Wir waren so niedergeschlagen, daß wir ihn ohne ein weiteres Wort gehen ließen. Aber was war das für eine Nacht, du lieber Gott! Julien und ich saßen an Babys Bett, wir horchten auf ihren Atem, beobachteten ihren Puls, – zitterten, daß der schreckliche Ausschlag hervorbrechen könnte ... Gegen vier Uhr zweifelten wir nicht mehr. Rote Flecken zeigten sich auf dem kleinen Körper. Ob sich auch im Gesicht welche befanden, konnten wir nicht unterscheiden, es war dunkelrot, vom starken Blutandrang zum Kopfe.

Julien war ganz außer sich, er lief wieder nach einem Arzt. Ich blieb allein bei meiner lieben Kranken und klagte Gott an. Wollte er uns in unserem Kinde bestrafen, weil wir etwas getan hatten, was doch gut und ehrenhaft war, was den moralischen und religiösen Vorschriften entsprach: weil wir uns geheiratet hatten?

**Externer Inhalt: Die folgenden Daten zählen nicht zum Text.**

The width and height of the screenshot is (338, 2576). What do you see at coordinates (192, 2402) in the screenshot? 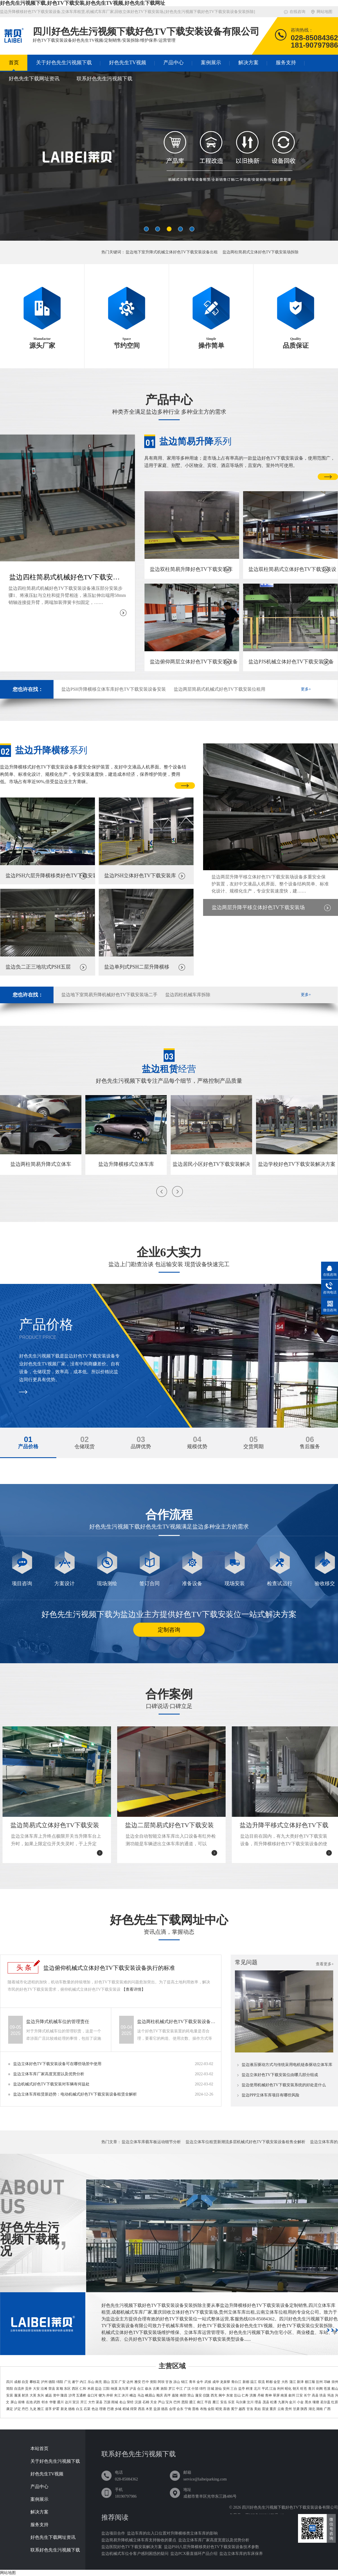
I see `通江` at bounding box center [192, 2402].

Eine ganze Stunde verfloß, bis Julien wiederkam. Vergeblich hatte er einen andern Arzt zu finden gesucht, er hatte sich entschließen müssen, wieder denselben Doktor zu rufen ...

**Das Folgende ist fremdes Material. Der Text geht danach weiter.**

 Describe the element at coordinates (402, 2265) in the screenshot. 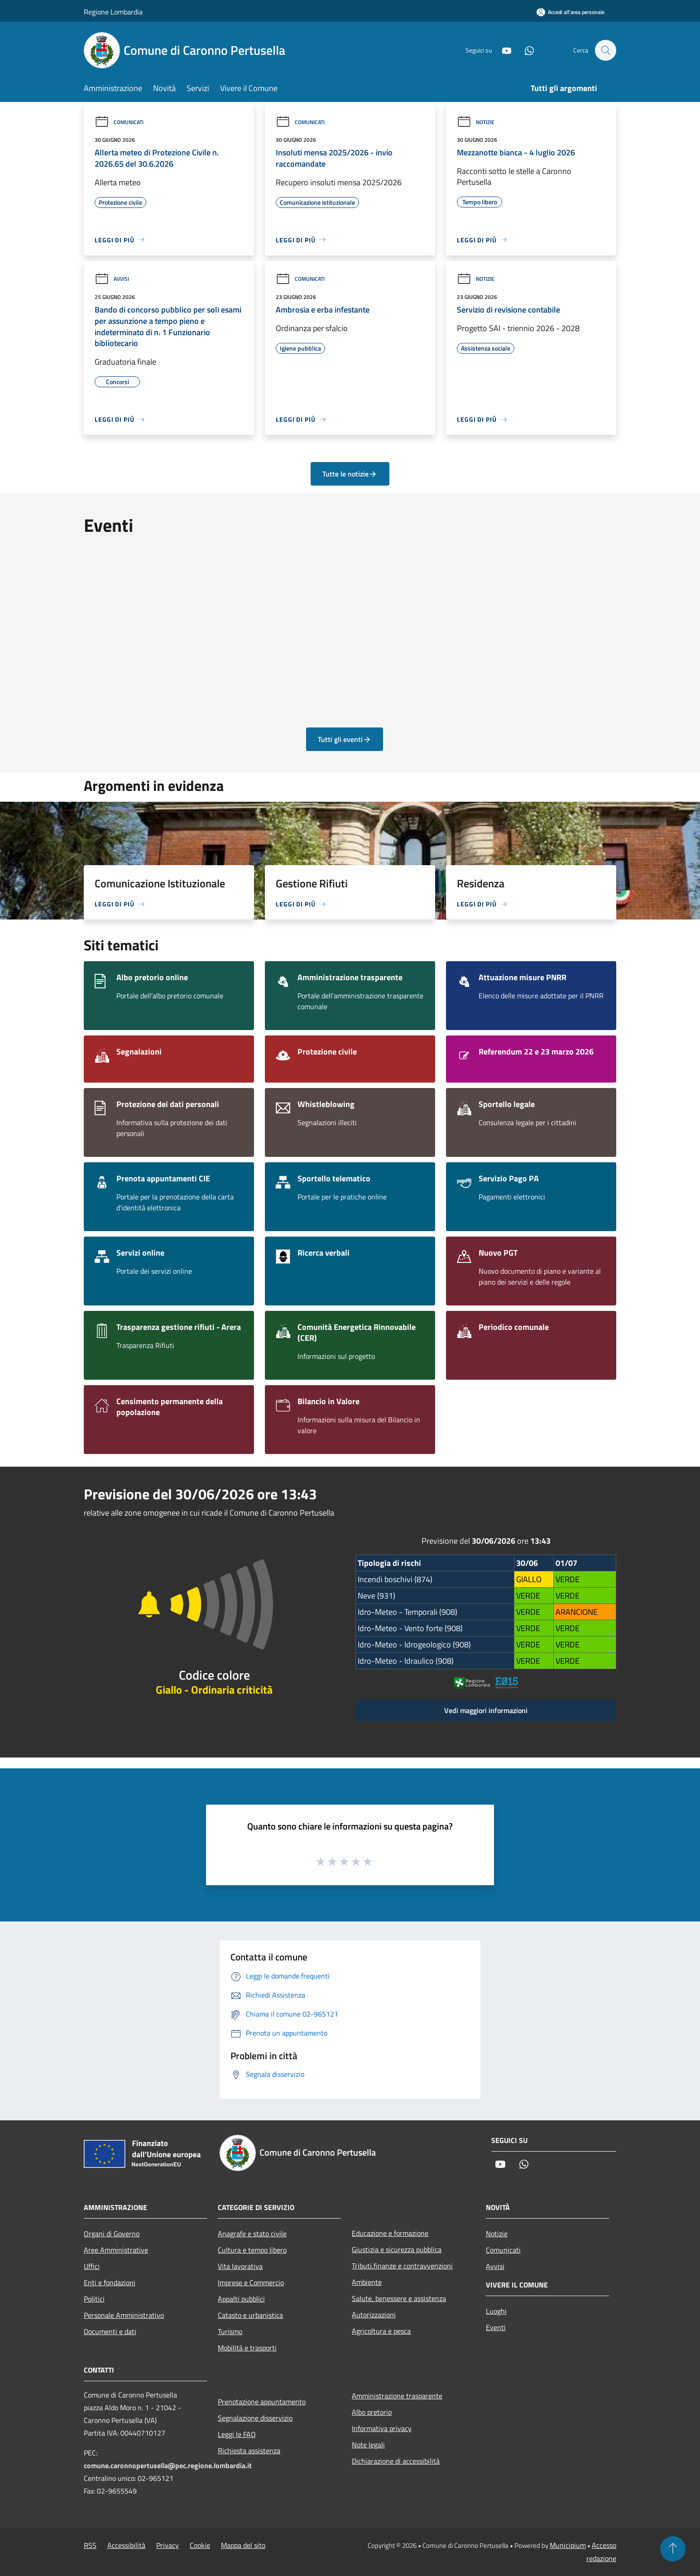

I see `Tributi,finanze e contravvenzioni` at that location.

Doktor Leroy untersuchte das Kind aufs neue.

»Nun, Herr Doktor?«

Herr Leroy hob sein gutmütiges, dickes Gesicht und lächelte.

»Gnädige Frau, die Pocken sind es ganz sicher nicht ... Wahrscheinlich nur Windpocken ... Vierzehn Tage recht vorsichtig sein, dann ist alles wieder gut.«

»So besteht ... keine ... Gefahr?« stammelte Julien ganz bleich.

»Nicht die geringste. Und Narben bleiben von den Windpocken auch keine zurück.«

Ich weiß nicht mehr recht, was dann geschah. Ich glaube, ich habe Julien geküßt, ich habe Baby geküßt, ich habe den kleinen schmerbäuchigen Doktor geküßt, – dann schwanden mir die Sinne.

Als ich wieder zu mir kam, war der Doktor fort. Julien stand neben mir und hielt meine Hand. Der erste Tagesschein brach durchs Fenster. Unsre Brautnacht war zu Ende.